In view of the lack of clear evidence of the effect of exercise on the incidence of coronary artery disease, the Task Force on Arteriosclerosis of the National Heart and Lung Institute (1972) concluded that there was not enough evidence to warrant a trial of exercise in the primary prevention of coronary heart diseases. …

aging in the total animal may be more than the summation of changes that take place at the cellular, tissue or organ level. Life of the total animal requires the integrated activity of all of the organ systems of the body to meet the stresses of living… with advancing age, regulatory mechanisms are less effective. Much work remains to be done to identify the mechanisms which are critical in explaining the reduced effectiveness of adaptation, which is associated with aging in the total animal.”

(Nathan Wetherill Shock [1906-1989, National Institute on Aging, NIH, and the Baltimore City Hospitals]. System Integration. In: Finch CE, Hayflick L (eds) Handbook of the biology of aging. Van Nostrand Reinhold Company, New York, 1977, pp 639–665)

The uncertainty has continued. One of the more recent examples in confusing findings is Howard Friedman and Leslie Martin’s The Longevity Project.
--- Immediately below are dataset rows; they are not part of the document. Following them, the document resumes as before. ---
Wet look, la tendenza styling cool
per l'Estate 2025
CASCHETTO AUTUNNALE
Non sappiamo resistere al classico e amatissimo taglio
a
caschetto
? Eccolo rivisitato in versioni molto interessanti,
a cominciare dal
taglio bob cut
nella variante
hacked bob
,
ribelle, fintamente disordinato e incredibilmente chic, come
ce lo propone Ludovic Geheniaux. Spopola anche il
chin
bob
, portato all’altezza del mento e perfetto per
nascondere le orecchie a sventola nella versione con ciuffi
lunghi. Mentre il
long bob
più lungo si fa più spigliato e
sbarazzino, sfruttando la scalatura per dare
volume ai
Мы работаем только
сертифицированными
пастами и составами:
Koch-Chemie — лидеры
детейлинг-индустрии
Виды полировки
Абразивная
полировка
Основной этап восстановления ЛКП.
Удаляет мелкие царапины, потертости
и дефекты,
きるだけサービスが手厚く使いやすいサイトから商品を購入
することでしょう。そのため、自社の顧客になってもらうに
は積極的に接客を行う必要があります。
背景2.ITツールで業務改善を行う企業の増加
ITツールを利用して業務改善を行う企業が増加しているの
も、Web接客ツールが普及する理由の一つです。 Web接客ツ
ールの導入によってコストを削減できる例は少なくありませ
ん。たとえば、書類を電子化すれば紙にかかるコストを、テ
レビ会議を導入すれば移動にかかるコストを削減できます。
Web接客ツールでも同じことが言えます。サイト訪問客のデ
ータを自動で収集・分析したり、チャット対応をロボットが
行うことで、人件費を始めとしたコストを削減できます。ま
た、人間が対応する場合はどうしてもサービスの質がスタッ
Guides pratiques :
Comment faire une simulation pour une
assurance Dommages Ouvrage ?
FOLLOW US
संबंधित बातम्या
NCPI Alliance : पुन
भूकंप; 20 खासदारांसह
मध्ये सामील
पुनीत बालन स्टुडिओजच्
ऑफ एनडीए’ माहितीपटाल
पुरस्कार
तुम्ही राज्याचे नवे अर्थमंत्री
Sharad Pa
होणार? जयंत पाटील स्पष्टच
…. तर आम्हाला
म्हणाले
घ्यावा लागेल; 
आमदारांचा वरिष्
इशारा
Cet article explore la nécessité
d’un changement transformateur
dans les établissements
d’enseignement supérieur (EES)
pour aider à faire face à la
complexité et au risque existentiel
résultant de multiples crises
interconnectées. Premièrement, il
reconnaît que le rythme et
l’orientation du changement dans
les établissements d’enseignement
Surprising Discoveries for Health and Long Life from the Landmark Eight-Decade Study, Hudson Streen Press, Penguin Group, NY, March 2011.

Based on the analysis of a group of 1500 subjects, Friedman and Martin basically suggested that many factors popularly associated with decreased longevity – such as lack of exercise, demanding careers, anxiety, risk-taking, lack of religion, being unmarried, unsociability, pessimism, stress-producing Type A behavior, various dietary taboos – should be taken with a large grain of salt. For example, the more cheerful and relaxed people tended to live shorter than “prudent and persistent” individuals (p. 9). The book also suggests that strenuous exercise does not necessarily lead to greater longevity (pp. 105-106).

Many more such examples of uncertainty can be quoted, altogether emphasizing the need not just for “further research”, but mainly for “further understanding”.